It was at this point that Khumeyni developed the theory of government he called velayat i-faqih , which we can now translate as "rule by fiqh ." If the Shah's government was illegitimate and the Constitution of Iran, built on Western principles at the beginning of the century, was opposed to Islam, what would a legitimate Islamic government look like? Khumeyni theorized that the activity of fiqh , using learned clerics to decide judicial issues, should be the model for the executive branch of government. That is, a group of the most learned clerics, should use their study and knowledge of the Qur'an , the Sunnah, and the Hadith, to make executive decisions and to veto or pass laws. Ideally, an Islamic republic, which is what Khumeyni called this new type of state, would have laws written by a Parliament elected in multi-party elections around the country. This Parliament would be made up of people from all walks of life, would be managed by a Prime Minister representing the majority party, and would be responsible for passing laws and budgets. There is an executive branch represented by a President, and the first president of Iran after the Revolution was a non-cleric and socialist, Abolhassan Bani-Sadr. But exercising power over the Parliament and the President would be a Guardian Council, made up of the most learned and intelligent clerics. This Guardian Council would use the judicial principles of fiqh to determine whether laws accord with Islam or are non-Islamic, whether certain measures (such as land reform) are properly Islamic or not. In addition, all secular courts would be replaced by fiqh courts and these fiqh courts, typically independent and decentralized, would all be organized under a Supreme Court, which would, like the courts, be a fiqh court. This judiciary, too, would be ultimatey subject to the Guardian Council. In post-Revolutionary Iran, the Guardian Council was headed by Khumeyni himself until his death.

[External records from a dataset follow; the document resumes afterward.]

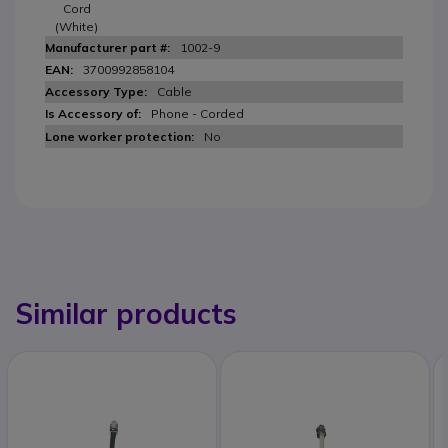
Cord
(White)
1002-9
3700992858104
Cable
Phone - Corded
No
Similar products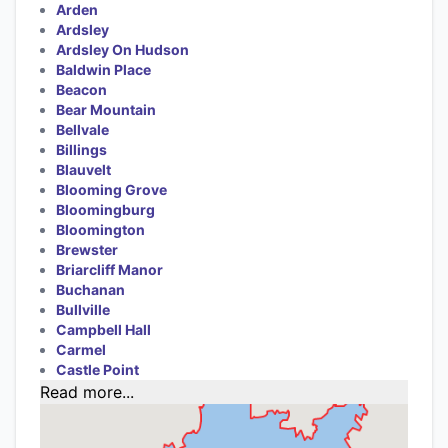
Arden
Ardsley
Ardsley On Hudson
Baldwin Place
Beacon
Bear Mountain
Bellvale
Billings
Blauvelt
Blooming Grove
Bloomingburg
Bloomington
Brewster
Briarcliff Manor
Buchanan
Bullville
Campbell Hall
Carmel
Castle Point
Read more...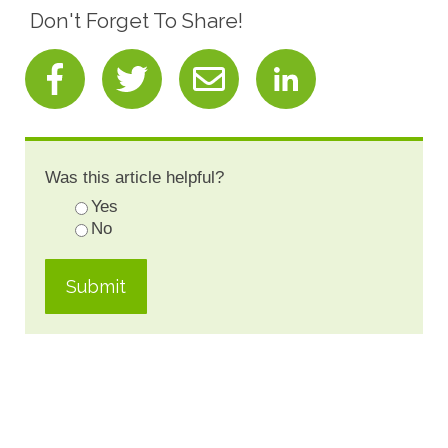
Don't Forget To Share!
Was this article helpful?
Yes
No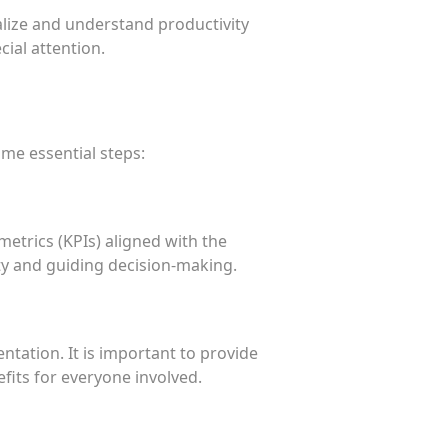
alize and understand productivity
cial attention.
ome essential steps:
metrics (KPIs) aligned with the
ity and guiding decision-making.
ation. It is important to provide
fits for everyone involved.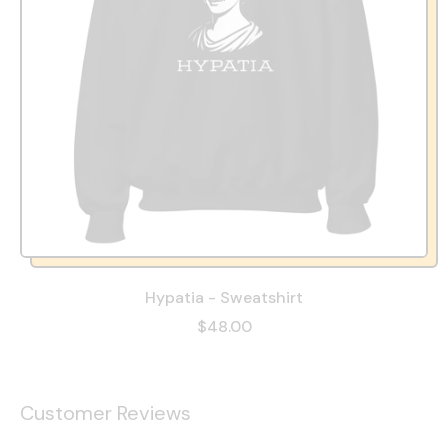
Hypatia - Sweatshirt
$48.00
Customer Reviews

In practice, velayat i-faqih has only been partially implemented and has met with a great deal of opposition from Shi'ite clerics. For the principle is absolutely new in Islamic history; it has no precedent in the Qur'an , the Sunnah, the Hadith, or the whole of Islamic history. Properly speaking, it is one of the most revolutionary ideas of the twentieth-century; so labelling the concept "Islamic fundamentalism" is somewhat misleading, for it covers up the lack of precedence for most of the political innovations of the Iranian Revolution.

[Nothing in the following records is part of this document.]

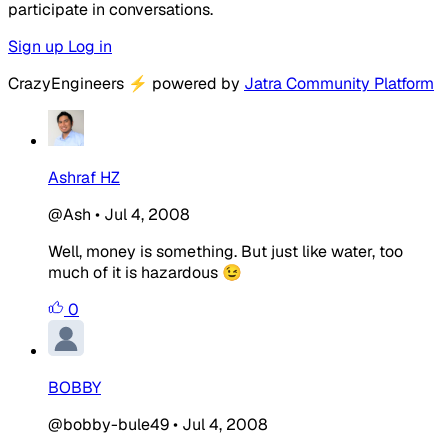
participate in conversations.
Sign up
Log in
CrazyEngineers
⚡
powered by
Jatra Community Platform
Ashraf HZ
@Ash
•
Jul 4, 2008
Well, money is something. But just like water, too
much of it is hazardous 😉
0
BOBBY
@bobby-bule49
•
Jul 4, 2008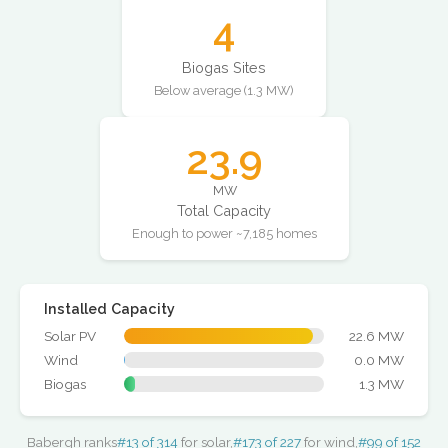
4
Biogas Sites
Below average (1.3 MW)
23.9
MW
Total Capacity
Enough to power ~7,185 homes
Installed Capacity
Solar PV
22.6 MW
Wind
0.0 MW
Biogas
1.3 MW
Babergh ranks
#13 of 314
for solar,
#173 of 227
for wind,
#99 of 152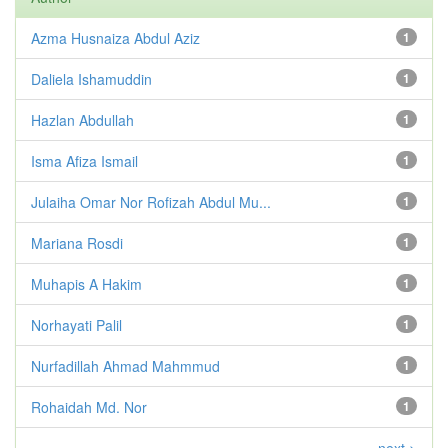
Azma Husnaiza Abdul Aziz
1
Daliela Ishamuddin
1
Hazlan Abdullah
1
Isma Afiza Ismail
1
Julaiha Omar Nor Rofizah Abdul Mu...
1
Mariana Rosdi
1
Muhapis A Hakim
1
Norhayati Palil
1
Nurfadillah Ahmad Mahmmud
1
Rohaidah Md. Nor
1
next >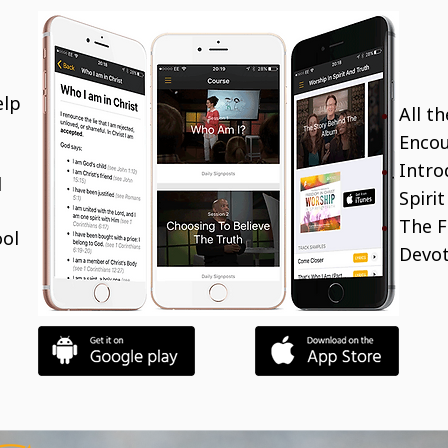
elp
All t
Encou
Intro
d
Spiri
The F
ool
Devot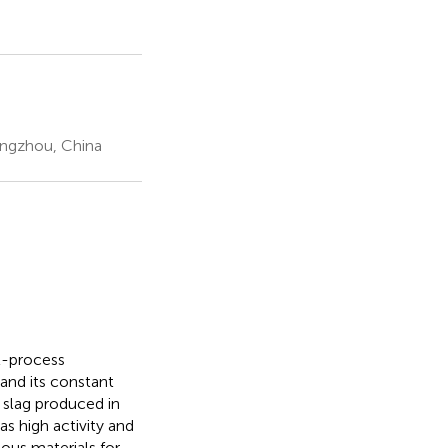
engzhou, China
t-process
and its constant
e slag produced in
s high activity and
ous materials for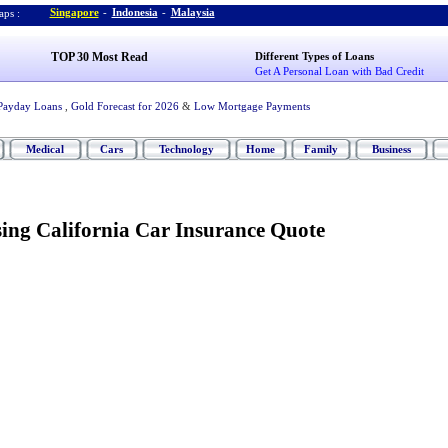
Singapore
-
Indonesia
-
Malaysia
ps :
TOP 30 Most Read
Different Types of Loans
Get A Personal Loan with Bad Credit
Payday Loans
,
Gold Forecast for 2026
&
Low Mortgage Payments
Medical
Cars
Technology
Home
Family
Business
sing California Car Insurance Quote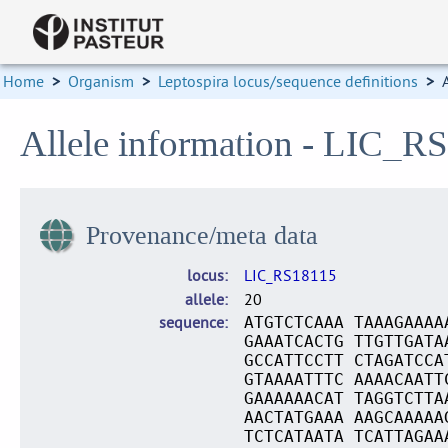
Home
>
Organism
>
Leptospira locus/sequence definitions
>
Allele information - LIC_R
Provenance/meta data
locus
LIC_RS18115
allele
20
sequence
ATGTCTCAAA TAAAGAAAA
GAAATCACTG TTGTTGATA
GCCATTCCTT CTAGATCCA
GTAAAATTTC AAAACAATT
GAAAAAACAT TAGGTCTTA
AACTATGAAA AAGCAAAAA
TCTCATAATA TCATTAGAA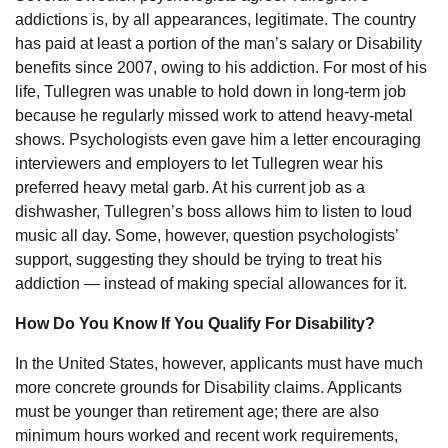
addictions is, by all appearances, legitimate. The country
has paid at least a portion of the man’s salary or Disability
benefits since 2007, owing to his addiction. For most of his
life, Tullegren was unable to hold down in long-term job
because he regularly missed work to attend heavy-metal
shows. Psychologists even gave him a letter encouraging
interviewers and employers to let Tullegren wear his
preferred heavy metal garb. At his current job as a
dishwasher, Tullegren’s boss allows him to listen to loud
music all day. Some, however, question psychologists’
support, suggesting they should be trying to treat his
addiction — instead of making special allowances for it.
How Do You Know If You Qualify For Disability?
In the United States, however, applicants must have much
more concrete grounds for Disability claims. Applicants
must be younger than retirement age; there are also
minimum hours worked and recent work requirements,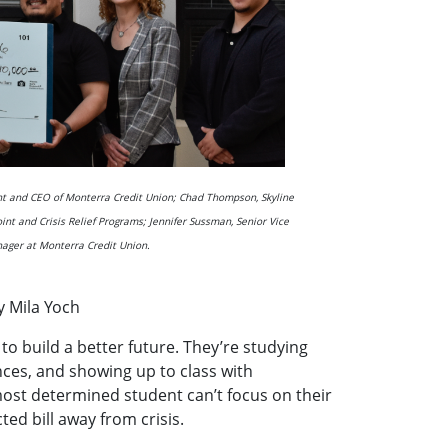
ent and CEO of Monterra Credit Union; Chad Thompson, Skyline
oint and Crisis Relief Programs; Jennifer Sussman, Senior Vice
nager at Monterra Credit Union.
y Mila Yoch
o build a better future. They’re studying
ces, and showing up to class with
most determined student can’t focus on their
ed bill away from crisis.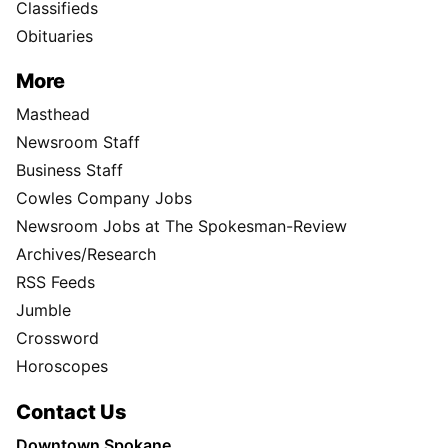
Classifieds
Obituaries
More
Masthead
Newsroom Staff
Business Staff
Cowles Company Jobs
Newsroom Jobs at The Spokesman-Review
Archives/Research
RSS Feeds
Jumble
Crossword
Horoscopes
Contact Us
Downtown Spokane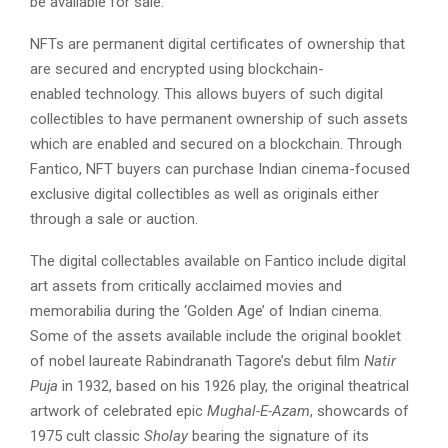
be available for sale.
NFTs are permanent digital certificates of ownership that
are secured and encrypted using blockchain-
enabled technology. This allows buyers of such digital
collectibles to have permanent ownership of such assets
which are enabled and secured on a blockchain. Through
Fantico, NFT buyers can purchase Indian cinema-focused
exclusive digital collectibles as well as originals either
through a sale or auction.
The digital collectables available on Fantico include digital
art assets from critically acclaimed movies and
memorabilia during the ‘Golden Age’ of Indian cinema.
Some of the assets available include the original booklet
of nobel laureate Rabindranath Tagore’s debut film
Natir
Puja
in 1932, based on his 1926 play, the original theatrical
artwork of celebrated epic
Mughal-E-Azam
, showcards of
1975 cult classic
Sholay
bearing the signature of its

The concept has met several practical details. One issue involves efficiency. At a certain level, government is about solving problems: inequity, disputes, famine, and so forth. Velayat i-faqih puts on top of this problem-solving function the necessity that the solutions also be properly "Islamic," so that a great deal of energy is spent in all branches of government in justifying government programs and laws in the Qur'an , the Sunnah, and Islamic tradition. For instance, one of the principle disputes in early post-Revolutionary Iran revolved around economic inequities. Under the Shah of Iran, the gap between the poor and the rich had become unbearably wide; some post-Revolutionary reformers wanted to literally take land away and put it under common use. They were opposed by groups who believed in the Islamic sanctity of private property. Both sides spent years arguing which solution was more properly Islamic and very little was done about the endemic poverty in Iran. Many critics argue that this has rendered the government inefficient and distracted.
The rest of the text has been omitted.